Am Montag abend beim Essen fragte mich Sohnemann mehrmals, was das auf seiner Hand wäre. Er hatte in seinem ersten Lebensjahr Neurodermitis am ganzen Körper und inzwischen glücklicherweise nur noch einzelne Stellen. Meine Antwort fiel dementsprechend aus: "Das ist eine Stelle, die wir nachher eincremen müssen."
Damit war das für mich erledigt.
Sohnemann war fertig mit essen und wollte unbedingt aufstehen. Als wir es ihm erlaubten, wusch er Hände und verschwand im Nebenzimmer. Da Töchterchen an dem Tag Einschulungsuntersuchung gehabt hatte, unterhielten wir uns noch darüber und beachteten Sohnemann nicht, der zwischenzeitlich den kleinen Hocker, der zum Hochsteigen am Waschbecken steht, geholt hatte.
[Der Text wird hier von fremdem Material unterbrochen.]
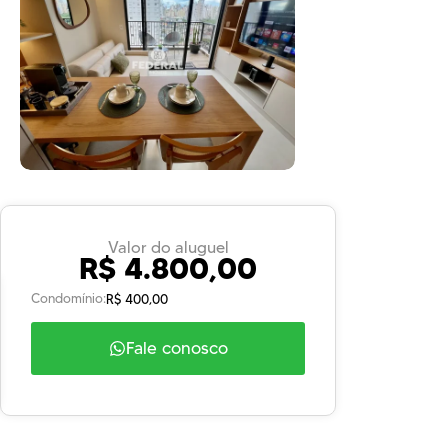
Valor do aluguel
R$ 4.800,00
Condomínio:
R$ 400,00
Fale conosco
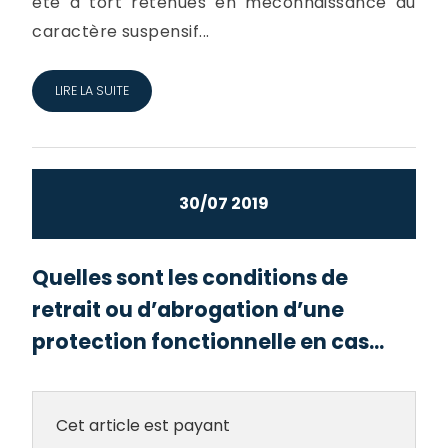
été à tort retenues en méconnaissance du
caractère suspensif...
LIRE LA SUITE
30/07 2019
Quelles sont les conditions de
retrait ou d’abrogation d’une
protection fonctionnelle en cas...
Cet article est payant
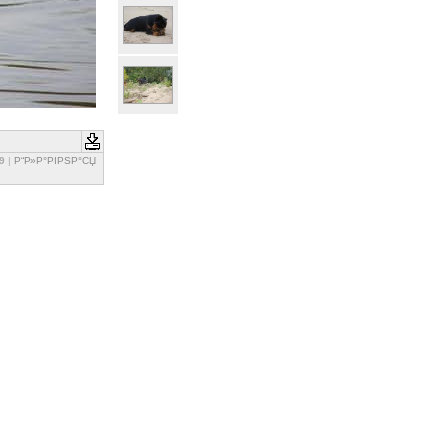
9
|
Р“Р»Р°РІРЅР°СЏ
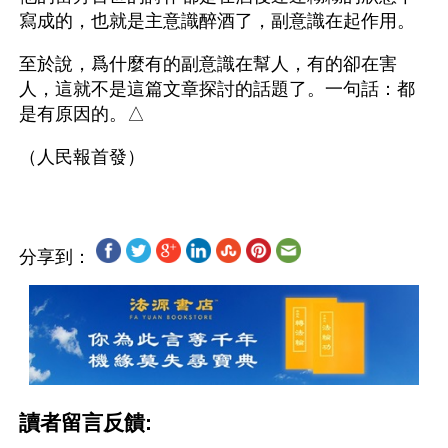
寫成的，也就是主意識醉酒了，副意識在起作用。
至於說，爲什麼有的副意識在幫人，有的卻在害
人，這就不是這篇文章探討的話題了。一句話：都
是有原因的。△
分享到：
讀者留言反饋:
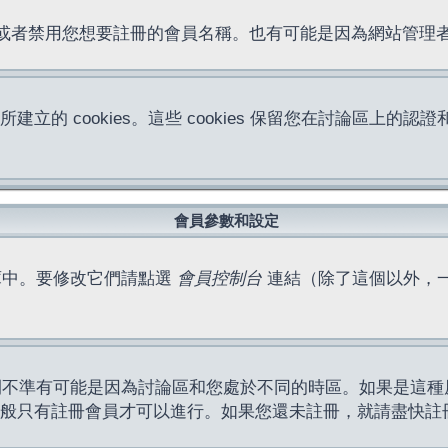
位址或者禁用您想要註冊的會員名稱。也有可能是因為網站管
所建立的 cookies。這些 cookies 保留您在討論區
。
會員參數和設定
庫中。要修改它們請點選
會員控制台
連結（除了這個以外，
間不準有可能是因為討論區和您處於不同的時區。如果是這種
作一般只有註冊會員才可以進行。如果您還未註冊，就請盡快註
Einige Zeit später kam er sichtlich zufrieden wieder in die Küche und kletterte auf sein Stühlchen.
Der Papa sah gleich, dass seine Hände irgendwie weißlich waren, als hätte er mit Kreide gemalt. Das war zumindest mein erster Gedanke, aber ich verstand schon im nächsten Augenblick. "Hast du dich selbst eingecremt?" Freudestrahlend bekamen wir ein Ja. Und genauso freudig zeigte er uns, wie er das gemacht hatte: Hocker vor den Wickeltisch stellen - darauf steigen - von dort auf den Wickeltisch - darauf aufstehen und die Creme vom Regal über dem Wickeltisch holen - die entsprechenden Stellen an den Händen sorgsam und dünn eincremen - vom Wickeltisch wieder herunter klettern.
Stolz hat es uns schon gemacht, das müssen wir zugeben. Lob gab es dementsprechend dafür auch. Sohnemann war ebenso stolz auf sich.
(Daran denken, was hätte passieren können, wenn Sohnemann herunter gefallen wäre, tun wir einfach mal nicht.)